Handling context-free fragments in the lexer

ANTLR v3 lexers annoy me and probably you too. v4 lexers will be DFA-based and, theoretically, should be much faster as a result. Further, they will also behave much more as people expect in some edge cases. (I'm adding modes since they are really useful for parsing HTML and other embedded languages). The problem is I really want to support non-greedy operators, which are really hard to implement in a conventional DFA but trivial in an NFA/ATN. I also want to allow arbitrary actions interspersed among the rule elements. Oh, and recursion. What this comes down to is using the DFA as an optimization if you don't do anything wacky. If you come up with a rule that's recursive or has actions and non-right edges or non-greedy operators, ANTLR generates PDA bytecodes for those rules and, importantly, any rules that look like they could match the same thing. Upon entry to nextToken(), the lexer uses the current character to determine whether to jump to the PDA or the DFA. Oh, I almost forgot--Unicode characters can cause trouble in terms of table size for pure DFA. Range 'a'..'\u8000' for example, makes a transition table 0x8000 elements big for each state that could reference it. It makes more sense to deal with Unicode with a separate mechanism. I think JavaCC does this too.

Better error recovery

If we have a mapping from every location in the grammar to a position in an ATN, we should be able to do a pretty good job of error recovery. For example, we can supply error alternatives without bloating the generated code at all. Here is a contrived example with two regular alternatives and two error alternatives:

stat: 'return' expr ';'
    | ID '(' args ')' ';'
    / 'return' ';' // missing expr
    / ';' // missing statement
    ;

If there's a syntax error, we can suspend the parser and launch an interpreter that tries to match one of the error alternatives. If one succeeds, an action in that alternative will properly report an error and resynchronize. If nothing matches, we can do the standard recovery boogie.
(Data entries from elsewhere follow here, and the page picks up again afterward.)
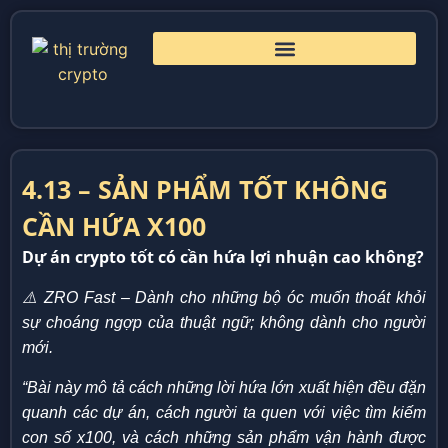
4.13 – SẢN PHẨM TỐT KHÔNG
CẦN HỨA X100
Dự án crypto tốt có cần hứa lợi nhuận cao không?
⚠️ ZRO Fast – Dành cho những bộ óc muốn thoát khỏi
sự choáng ngợp của thuật ngữ; không dành cho người
mới.
“Bài này mô tả cách những lời hứa lớn xuất hiện đều đặn
quanh các dự án, cách người ta quen với việc tìm kiếm
con số x100, và cách những sản phẩm vận hành được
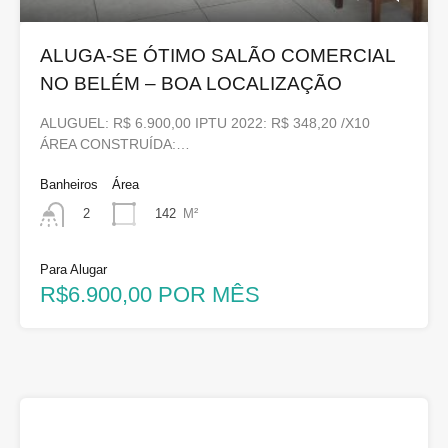
ALUGA-SE ÓTIMO SALÃO COMERCIAL
NO BELÉM – BOA LOCALIZAÇÃO
ALUGUEL: R$ 6.900,00 IPTU 2022: R$ 348,20 /X10
ÁREA CONSTRUÍDA:…
Banheiros
Área
142
M²
2
Para Alugar
R$6.900,00 POR MÊS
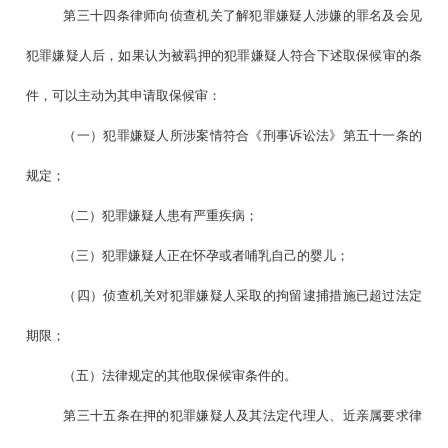
第三十四条律师向侦查机关了解犯罪嫌疑人涉嫌的罪名及会见
犯罪嫌疑人后，如果认为被羁押的犯罪嫌疑人符合下述取保候审的条
件，可以主动为其申请取保候审：
（一）犯罪嫌疑人所涉案情符合《刑事诉讼法》第五十一条的
规定；
（二）犯罪嫌疑人患有严重疾病；
（三）犯罪嫌疑人正在怀孕或者哺乳自己的婴儿；
（四）侦查机关对犯罪嫌疑人采取的拘留逮捕措施已超过法定
期限；
（五）法律规定的其他取保候审条件的。
第三十五条在押的犯罪嫌疑人及其法定代理人、近亲属要求律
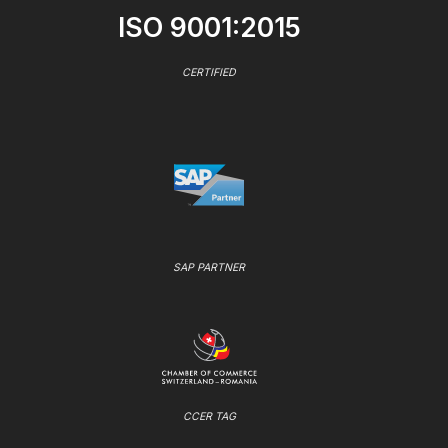
ISO 9001:2015
CERTIFIED
SAP PARTNER
CCER TAG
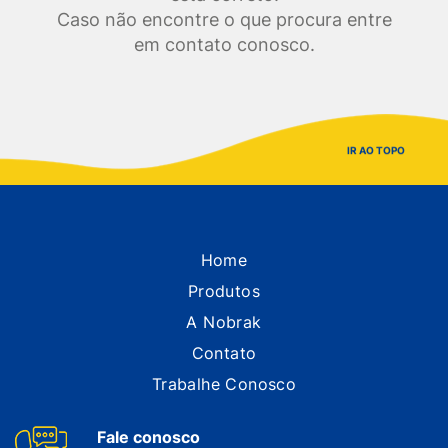
Caso não encontre o que procura entre
em contato conosco.
IR AO TOPO
Home
Produtos
A Nobrak
Contato
Trabalhe Conosco
Fale conosco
The standard error recovery is to compute the set of possible following symbols, using the parsing stack as context to provide the exact follow rather than FOLLOW(the-rule). If we have the entire grammar represented in some way, ANTLR does not have to compute and then generate code to store bits sets for error recovery. I can just walk the ATN at runtime. It also doesn't have to pass these bits it's around as it does in v3. For rule reference r, currently I need to generate:

pushFollow(FOLLOW_r_set_for_this_ref_position);
r();
state._fsp--;

Likely I will need to keep some kind of pointer and stack of pointers into the ATN representation of the grammar in order to pull off this error recovery.

Code completion

Beyond error recovery, we can provide good information to the user about what the parser could've accepted at any particular error position.